21 July 2008 16:56 [Source: ICIS news]
HOUSTON (ICIS news)--The index of leading US economic indicators fell 0.1% in June, suggesting a weak economy through the end of the year, the Conference Board said on Monday.
“The domestic economy is showing no sign of strength,” said Ken Goldstein, labour economist for the board.
The New York City-based Conference Board, a 92-year-old business analysis group, said June’s dip puts the closely watched leading index at 101.7, as measured against the baseline of 100 in 2004.
The June number followed a downwardly revised 0.2% decline in May, and a 0.1% increase in April.

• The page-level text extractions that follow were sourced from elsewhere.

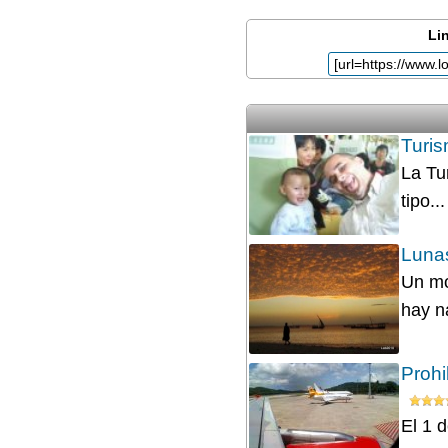
Lin
Turis
La Tu
tipo...
Lunas
Un mo
hay n
Prohi
El 1 d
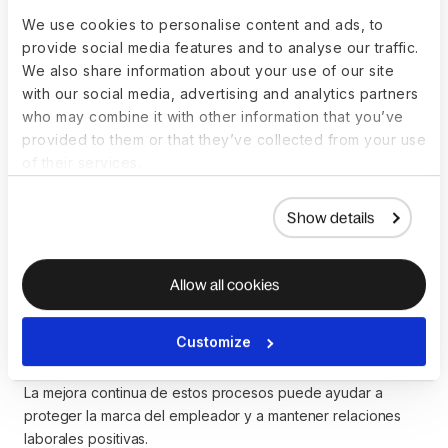
desvinculación laboral?
We use cookies to personalise content and ads, to
provide social media features and to analyse our traffic.
Una empresa puede mejorar su proceso de desvinculación
We also share information about your use of our site
laboral:
with our social media, advertising and analytics partners
who may combine it with other information that you’ve
Estableciendo un protocolo claramente definido y plan 
provided to them or that they’ve collected from your use
de offboarding.
of their services.
Ofreciendo apoyo y asesoramiento a los empleados 
salientes.
Manteniendo una comunicación transparente y 
Show details
respetuosa con las personas que forman parte de la 
empresa y aquellas en proceso de desvinculación.
Allow all cookies
Solicitando y actuando en base a la retroalimentación 
obtenida.
Asegurando la capacitación de los responsables del 
Customize
proceso.
La mejora continua de estos procesos puede ayudar a
proteger la marca del empleador y a mantener relaciones
laborales positivas.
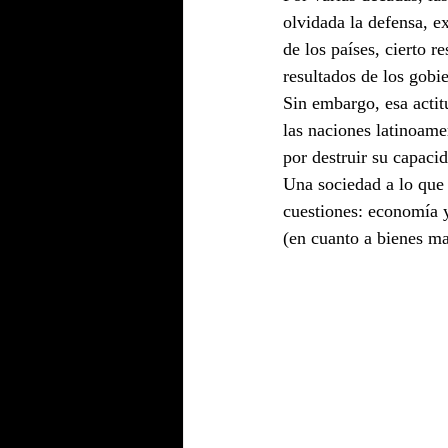
olvidada la defensa, e
de los países, cierto 
resultados de los gobie
Sin embargo, esa actit
las naciones latinoame
por destruir su capaci
Una sociedad a lo que 
cuestiones: economía y 
(en cuanto a bienes ma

“The deep financial crisis, a prolonged, intense slump in housing, high gasoline and food prices, weak consumer confidence and a weak dollar are all combining to produce unrelenting downward pressure on economic activity,” Goldstein said. “This is also why it wouldn’t take much to push the economy so that it’s even weaker in the second half of 2008.”
The board’s leading index is made up of 10 economic indicators, including stock prices, interest rates, manufacturers’ orders, building permits and unemployment claims, among others.
Real money supply, stock prices and weekly initial claims for unemployment insurance made large negative contributions to the index in June, more than offsetting positive contributions from building permits, the interest rate spread and supplier deliveries, the board said.